DIMACS Theoretical Computer Science Seminar

Title: Extracting Randomness Using Few Independent Sources

Speaker: Boaz Barak, IAS Princeton

Date: November 22, 2004 3:30-4:30pm

Location: DIMACS Center, CoRE Bldg, Room 431, Rutgers University, Busch Campus, Piscataway, NJ


We consider the problem of extracting truly random bits from several independent weak random sources. Previous constructions either required a large number of sources (polynomial in the input length), or required the entropy of each source to be large. Specifically, the best previous explicit construction using a constant number of n-bit sources required that at least one of the sources contains more than n/2 bits of (min-)entropy. In contrast, the optimal, non-explicit construction only requires the min-entropy to be more than log n.

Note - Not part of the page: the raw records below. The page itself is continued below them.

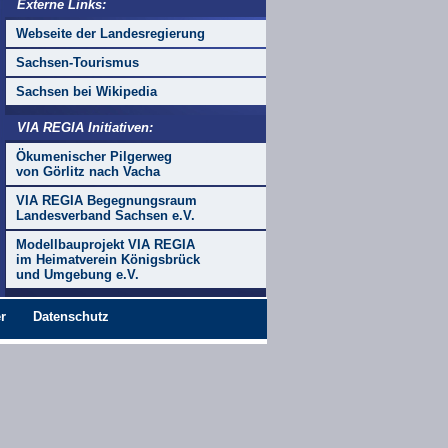
Externe Links:
Webseite der Landesregierung
Sachsen-Tourismus
Sachsen bei Wikipedia
VIA REGIA Initiativen:
Ökumenischer Pilgerweg
von Görlitz nach Vacha
VIA REGIA Begegnungsraum
Landesverband Sachsen e.V.
Modellbauprojekt VIA REGIA
im Heimatverein Königsbrück
und Umgebung e.V.
r
Datenschutz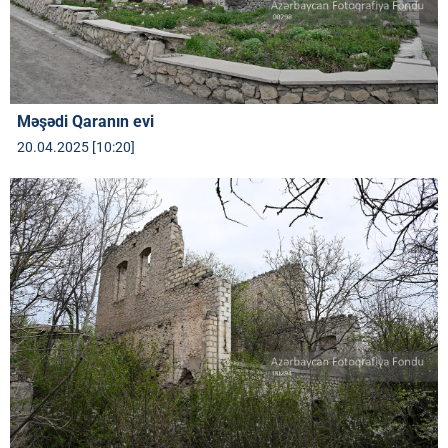
Məşədi Qaranın evi
20.04.2025 [10:20]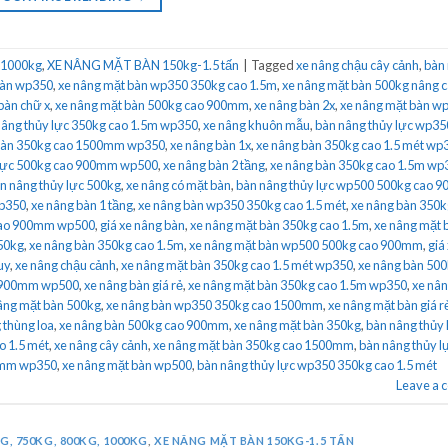
 1000kg
,
XE NÂNG MẶT BÀN 150kg-1.5 tấn
|
Tagged
xe nâng chậu cây cảnh
,
bàn
bàn wp350
,
xe nâng mặt bàn wp350 350kg cao 1.5m
,
xe nâng mặt bàn 500kg nâng 
bàn chữ x
,
xe nâng mặt bàn 500kg cao 900mm
,
xe nâng bàn 2x
,
xe nâng mặt bàn w
nâng thủy lực 350kg cao 1.5m wp350
,
xe nâng khuôn mẫu
,
bàn nâng thủy lực wp35
bàn 350kg cao 1500mm wp350
,
xe nâng bàn 1x
,
xe nâng bàn 350kg cao 1.5 mét wp
 lực 500kg cao 900mm wp500
,
xe nâng bàn 2 tầng
,
xe nâng bàn 350kg cao 1.5m wp
n nâng thủy lực 500kg
,
xe nâng có mặt bàn
,
bàn nâng thủy lực wp500 500kg cao 
wp350
,
xe nâng bàn 1 tầng
,
xe nâng bàn wp350 350kg cao 1.5 mét
,
xe nâng bàn 350k
cao 900mm wp500
,
giá xe nâng bàn
,
xe nâng mặt bàn 350kg cao 1.5m
,
xe nâng mặt 
350kg
,
xe nâng bàn 350kg cao 1.5m
,
xe nâng mặt bàn wp500 500kg cao 900mm
,
giá
uy
,
xe nâng chậu cảnh
,
xe nâng mặt bàn 350kg cao 1.5 mét wp350
,
xe nâng bàn 50
o 900mm wp500
,
xe nâng bàn giá rẻ
,
xe nâng mặt bàn 350kg cao 1.5m wp350
,
xe nân
âng mặt bàn 500kg
,
xe nâng bàn wp350 350kg cao 1500mm
,
xe nâng mặt bàn giá r
 thùng loa
,
xe nâng bàn 500kg cao 900mm
,
xe nâng mặt bàn 350kg
,
bàn nâng thủy 
o 1.5 mét
,
xe nâng cây cảnh
,
xe nâng mặt bàn 350kg cao 1500mm
,
bàn nâng thủy l
00mm wp350
,
xe nâng mặt bàn wp500
,
bàn nâng thủy lực wp350 350kg cao 1.5 mét
Leave a
G, 750KG, 800KG, 1000KG
,
XE NÂNG MẶT BÀN 150KG-1.5 TẤN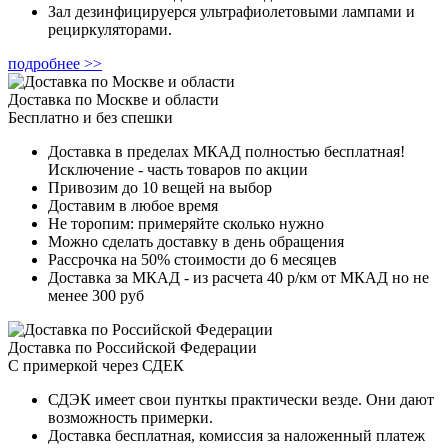
Зал дезинфицируерся ультрафиолетовыми лампами и
рециркуляторами.
подробнее >>
Доставка по Москве и области
Бесплатно и без спешки
Доставка в пределах МКАД полностью бесплатная!
Исключение - часть товаров по акции
Привозим до 10 вещей на выбор
Доставим в любое время
Не торопим: примеряйте сколько нужно
Можно сделать доставку в день обращения
Рассрочка на 50% стоимости до 6 месяцев
Доставка за МКАД - из расчета 40 р/км от МКАД но не
менее 300 руб
Доставка по Российской Федерации
С примеркой через СДЕК
СДЭК имеет свои пунткы практически везде. Они дают
возможность примерки.
Доставка бесплатная, комиссия за наложенный платеж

In this work we give the first deterministic extractor from a constant number of weak sources whose entropy rate is less than 1/2. Specifically, for every r>0 we give an explicit construction for extracting randomness from a constant (depending polynomially on 1/r) number of distributions over n-bit strings, each having min-entropy r*n. Our extractor outputs n bits, which are 2^{-n} close to the uniform distribution.

Our construction uses several results from additive number theory, and in particular a recent one by Bourgain, Katz and Tao and of Konyagin.

Joint work with Russell Impagliazo (UCSD) and Wvi Wigderson (IAS).